[[ Source records open ]]

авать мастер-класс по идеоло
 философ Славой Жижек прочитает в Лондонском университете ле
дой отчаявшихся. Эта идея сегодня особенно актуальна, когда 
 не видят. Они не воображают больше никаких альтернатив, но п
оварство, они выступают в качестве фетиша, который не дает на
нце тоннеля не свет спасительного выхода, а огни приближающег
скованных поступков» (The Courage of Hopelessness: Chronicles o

[[ Source records closed ]]
[[ Source records open ]]

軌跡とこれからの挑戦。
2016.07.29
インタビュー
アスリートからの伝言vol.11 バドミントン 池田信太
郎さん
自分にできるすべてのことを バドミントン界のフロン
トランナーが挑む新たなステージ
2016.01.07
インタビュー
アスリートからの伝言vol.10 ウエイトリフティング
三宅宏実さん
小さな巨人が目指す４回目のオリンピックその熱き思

[[ Source records closed ]]

### How to complete this task
Above are the records; from them, give again exactly the lines from the one containing "アスリートからの伝言vol.11 バドミントン 池田信太" to the one containing "小さな巨人が目指す４回目のオリンピックその熱き思", both lines included, and nothing more.

### Expected answer
アスリートからの伝言vol.11 バドミントン 池田信太
郎さん
自分にできるすべてのことを バドミントン界のフロン
トランナーが挑む新たなステージ
2016.01.07
インタビュー
アスリートからの伝言vol.10 ウエイトリフティング
三宅宏実さん
小さな巨人が目指す４回目のオリンピックその熱き思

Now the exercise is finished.